Execution outlook remains strong
Mishra Dhatu Nigam (Midhani) highlighted that despite the slowdown in space launches, and space revenue mix falling to 40% in FY21E, it does not expect any material change in margins. This is mainly due to the high-margin maraging steel comprising of 70-80% of revenue mix in FY21E (similar to FY20) and titanium alloys also increasing their revenue contribution. Management expects to cross FY20 revenues in FY21; all the melt shops are running at full utilisation to achieve the same. With the current utilisation stretched through the year, Rs10bn revenue target for FY22 appears realistic. Also, as focus on indigenisation grows, the management expects to substitute high-value super alloy imports of ~Rs7bn p.a. (current revenue contribution from the same at Rs500mn-600mn p.a.). Super alloys yield higher realisations compared even to maraging steels. Maintain BUY with a target price of Rs280/share.

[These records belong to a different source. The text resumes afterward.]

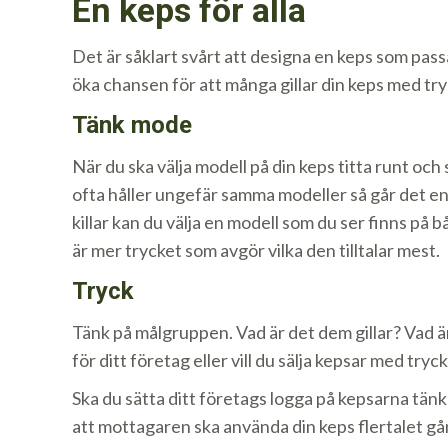
En keps för alla
Det är såklart svårt att designa en keps som passa
öka chansen för att många gillar din keps med try
Tänk mode
När du ska välja modell på din keps titta runt och
ofta håller ungefär samma modeller så går det en 
killar kan du välja en modell som du ser finns på 
är mer trycket som avgör vilka den tilltalar mest.
Tryck
Tänk på målgruppen. Vad är det dem gillar? Vad 
för ditt företag eller vill du sälja kepsar med tryc
Ska du sätta ditt företags logga på kepsarna tänk d
att mottagaren ska använda din keps flertalet gå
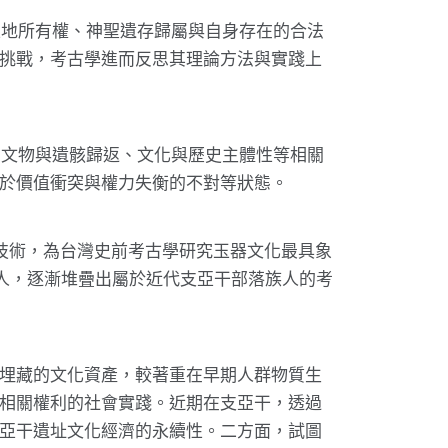
土地所有權、神聖遺存歸屬與自身存在的合法
挑戰，考古學進而反思其理論方法與實踐上
、文物與遺骸歸返、文化與歷史主體性等相關
於價值衝突與權力失衡的不對等狀態。
器工藝技術，為台灣史前考古學研究玉器文化最具象
閣族人，逐漸堆疊出屬於近代支亞干部落族人的考
埋藏的文化資產，較著重在早期人群物質生
相關權利的社會實踐。近期在支亞干，透過
亞干遺址文化經濟的永續性。二方面，試圖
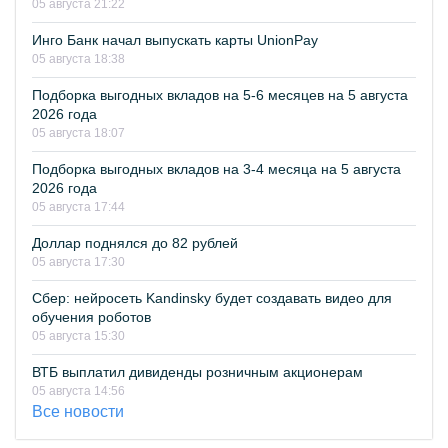
05 августа 21:22
Инго Банк начал выпускать карты UnionPay
05 августа 18:38
Подборка выгодных вкладов на 5-6 месяцев на 5 августа
2026 года
05 августа 18:07
Подборка выгодных вкладов на 3-4 месяца на 5 августа
2026 года
05 августа 17:44
Доллар поднялся до 82 рублей
05 августа 17:30
Сбер: нейросеть Kandinsky будет создавать видео для
обучения роботов
05 августа 15:30
ВТБ выплатил дивиденды розничным акционерам
05 августа 14:56
Все новости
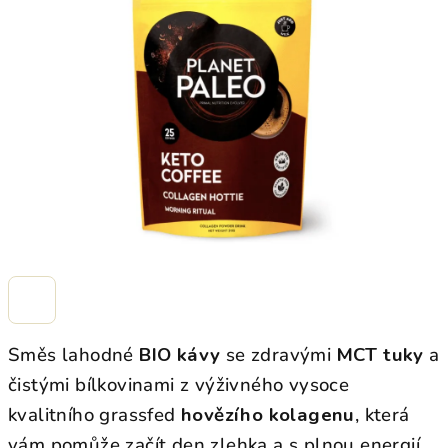
z
5
hvězdiček.
Směs lahodné
BIO kávy
se zdravými
MCT tuky
a
čistými bílkovinami z výživného vysoce
kvalitního grassfed
hovězího kolagenu
, která
vám pomůže začít den zlehka a s plnou energií.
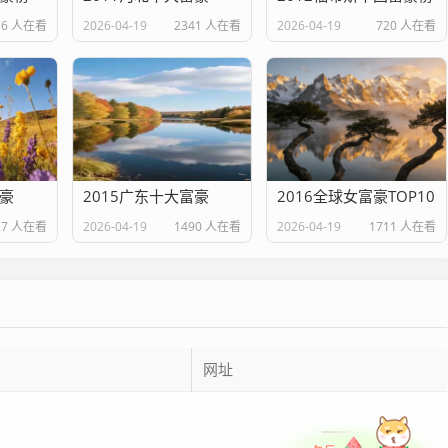
16 人在看
2026-04-19
2341 人在看
2026-04-19
720 人在看
富豪
2015广东十大富豪
2016全球女富豪TOP10
27 人在看
2026-04-19
1490 人在看
2026-04-19
1711 人在看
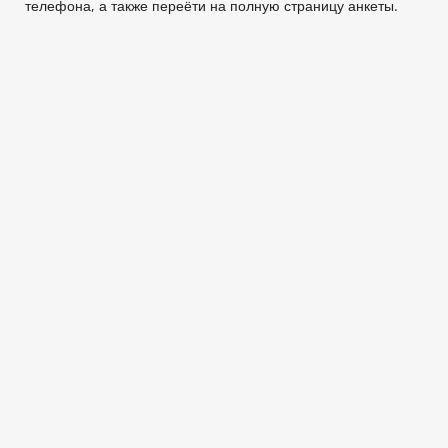
телефона, а также переёти на полную страницу анкеты.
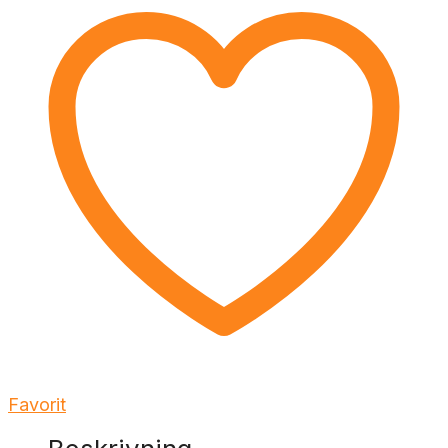
Favorit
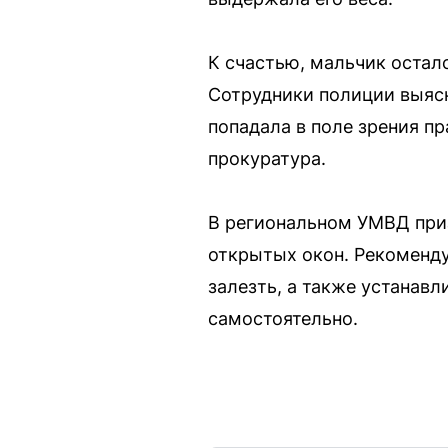
К счастью, мальчик остал
Сотрудники полиции выясн
попадала в поле зрения пр
прокуратура.
В региональном УМВД приз
открытых окон. Рекоменду
залезть, а также устанавл
самостоятельно.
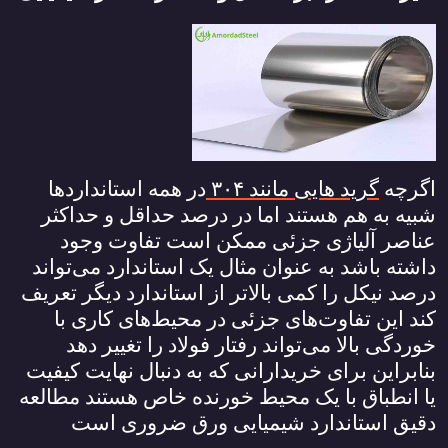
اگرچه
گرید هایی مانند
۳۰۴
در همه استانداردها
شبیه به هم هستند اما در درصد حداقل و حداکثر
عناصر آلیاژی جزئی ممکن است تفاوت وجود
داشته باشد به عنوان مثال یک استاندارد می‌تواند
درصد نیکل را کمی بالاتر از استاندارد دیگر تعریف
کند این تفاوت‌های جزئی در محیط‌های کاری با
خوردگی بالا می‌تواند رفتار فولاد را تغییر دهد
بنابراین برای خریدارانی که به دنبال نهایت کیفیت
یا انطباق با یک محیط خورنده خاص هستند مطالعه
دقیق استاندارد شیمیایی ورق ضروری است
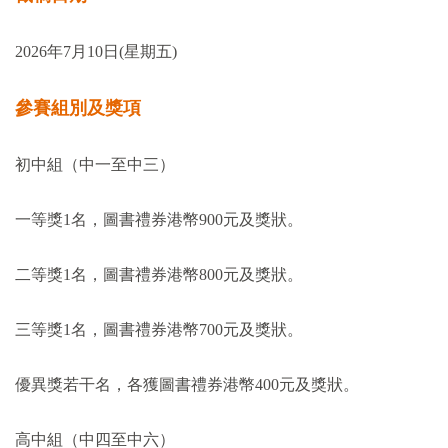
2026
年
7
月
10
日
(
星期五
)
參賽組別及獎項
初中組（中一至中三）
一等獎
1
名，圖書禮券港幣
900
元及獎狀。
二等獎
1
名，圖書禮券港幣
800
元及獎狀。
三等獎
1
名，圖書禮券港幣
700
元及獎狀。
優異獎若干名，各獲圖書禮券港幣
400
元及獎狀。
高中組（中四至中六）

* Orderbook and order inflow. Current orderbook is at Rs16.9bn against Rs17.3bn QoQ. Q2FY21 saw Rs1.6bn of order booking. Midhani has previously guided for FY21 order inflow at Rs7.5bn, 70% of which would be from defence. A large part of the inflow may accrue from Akash (allotted to BDL), the future expected order of Tejas (titanium alloys – another high-value order, which can help maintain margins similar to space orders), etc. Of the total orderbook of Rs16.9bn, 60% is from space, 30% from defence and 10% from other sectors.
* Space to constitute 40% of FY21E revenues; Midhani aims at commercial and defence aerospace as the next prospective area of supply. Space launches planned for CY20 have been deferred. Midhani expects some deferments of orders and volumes by one year. Presence in multiple sectors is expected to overcome this decline; defence ordering has picked pace. More importantly, the proportion of maraging steel in the mix is not decreasing with the shift, implying limited impact on margins.

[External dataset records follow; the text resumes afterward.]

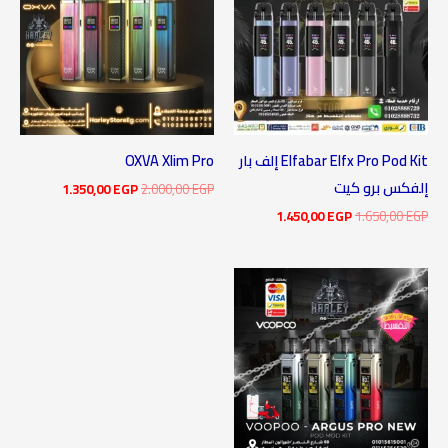
Elfabar Elfx Pro Pod Kit إلف بار
OXVA Xlim Pro
إلفكس برو كيت
1.350,00
EGP
2.000,00
EGP
1.450,00
EGP
1.650,00
EGP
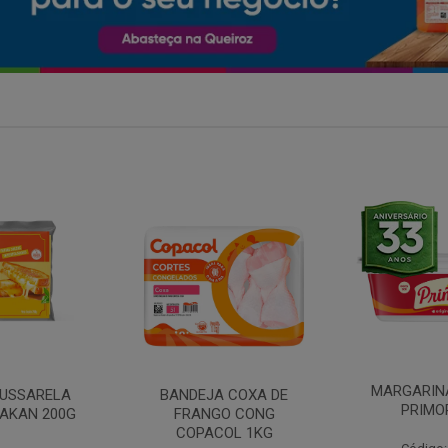
MARGARINA COM SAL
 COXA DE
FILE DE 
PRIMOR 250G
O CONG
FRANGO 
OL 1KG
BANDE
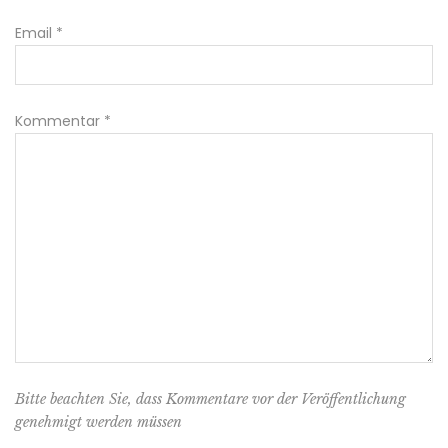
Email
*
Kommentar
*
Bitte beachten Sie, dass Kommentare vor der Veröffentlichung
genehmigt werden müssen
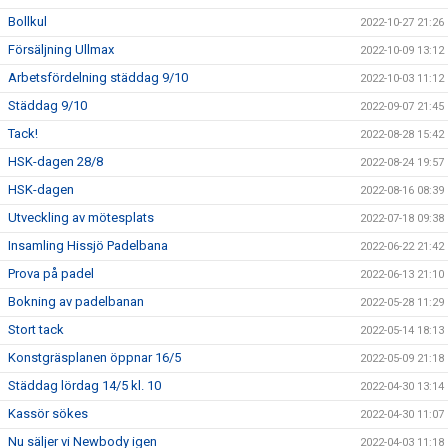
Bollkul
2022-10-27 21:26
Försäljning Ullmax
2022-10-09 13:12
Arbetsfördelning städdag 9/10
2022-10-03 11:12
Städdag 9/10
2022-09-07 21:45
Tack!
2022-08-28 15:42
HSK-dagen 28/8
2022-08-24 19:57
HSK-dagen
2022-08-16 08:39
Utveckling av mötesplats
2022-07-18 09:38
Insamling Hissjö Padelbana
2022-06-22 21:42
Prova på padel
2022-06-13 21:10
Bokning av padelbanan
2022-05-28 11:29
Stort tack
2022-05-14 18:13
Konstgräsplanen öppnar 16/5
2022-05-09 21:18
Städdag lördag 14/5 kl. 10
2022-04-30 13:14
Kassör sökes
2022-04-30 11:07
Nu säljer vi Newbody igen
2022-04-03 11:18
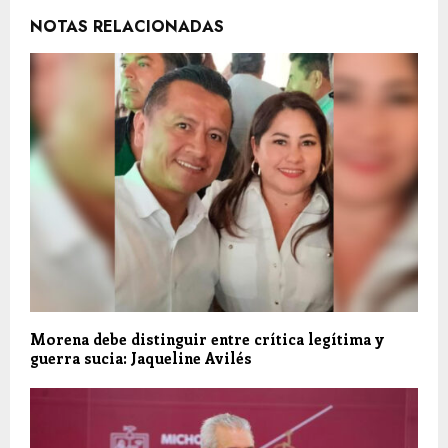
NOTAS RELACIONADAS
Morena debe distinguir entre crítica legítima y
guerra sucia: Jaqueline Avilés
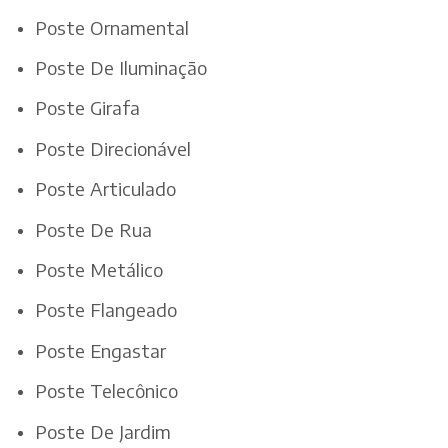
Poste Ornamental
Poste De Iluminação
Poste Girafa
Poste Direcionável
Poste Articulado
Poste De Rua
Poste Metálico
Poste Flangeado
Poste Engastar
Poste Telecônico
Poste De Jardim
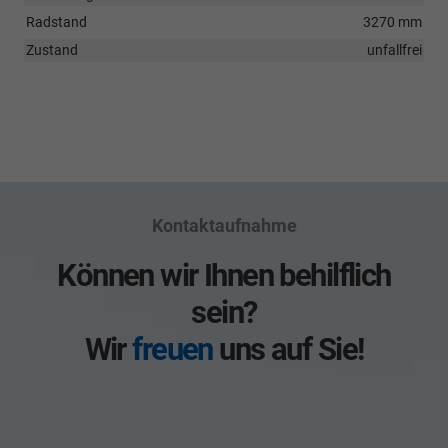
Radstand
3270 mm
Zustand
unfallfrei
Kontaktaufnahme
Können wir Ihnen behilflich
sein?
Wir
freuen
uns auf Sie!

* JV with NALCO. The JV has completed land acquisition and applied for environmental clearances. Company has been finalising the mode of funding – given longer gestation period, equity participation will be initially infused by JV parties or financial investors. Requirement of aluminium alloy can be met with this JV, which will take care of demand from aerospace, defence, transportation, and electrical vehicles in future. It will take one more year to place orders with equipment manufacturers, and another three years to commission.
* Capex guidance. Company has maintained its capex guidance of Rs2bn p.a. for FY21/FY22. Rohtak plant (~Rs600mn), spring plant (Rs270mn), wide plate mill and core capacity debottlenecking remain the key areas of capex.